Data provided:
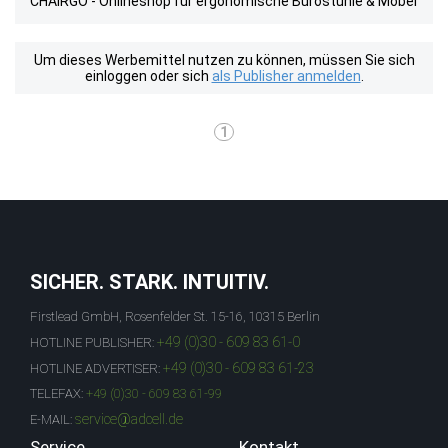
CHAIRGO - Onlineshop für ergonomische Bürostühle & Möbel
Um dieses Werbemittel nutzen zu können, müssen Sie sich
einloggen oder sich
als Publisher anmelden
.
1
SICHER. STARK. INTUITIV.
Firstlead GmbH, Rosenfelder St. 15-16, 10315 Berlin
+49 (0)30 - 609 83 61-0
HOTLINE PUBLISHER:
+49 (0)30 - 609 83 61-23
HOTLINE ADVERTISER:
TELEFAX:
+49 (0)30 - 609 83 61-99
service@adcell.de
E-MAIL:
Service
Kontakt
==
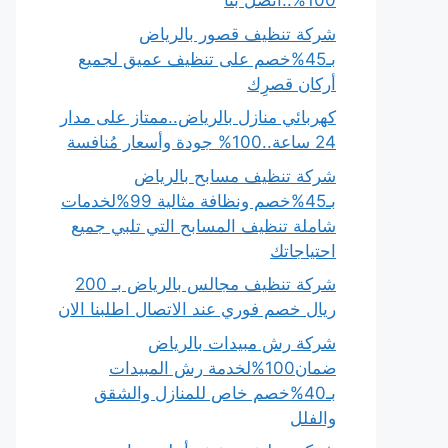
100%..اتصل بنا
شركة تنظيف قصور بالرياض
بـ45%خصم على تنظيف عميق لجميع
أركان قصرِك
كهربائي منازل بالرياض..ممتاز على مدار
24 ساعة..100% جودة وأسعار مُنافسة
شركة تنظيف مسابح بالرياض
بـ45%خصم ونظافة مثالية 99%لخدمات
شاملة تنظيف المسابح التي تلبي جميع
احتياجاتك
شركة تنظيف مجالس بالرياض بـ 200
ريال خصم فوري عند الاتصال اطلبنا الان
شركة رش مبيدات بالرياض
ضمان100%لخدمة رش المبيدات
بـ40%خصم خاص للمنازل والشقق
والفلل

About this task: Lines that contain "بالرياض" should be pulled from the entries above and reported.

Worked solution:
شركة تنظيف قصور بالرياض
كهربائي منازل بالرياض..ممتاز على مدار
شركة تنظيف مسابح بالرياض
شركة تنظيف مجالس بالرياض بـ 200
شركة رش مبيدات بالرياض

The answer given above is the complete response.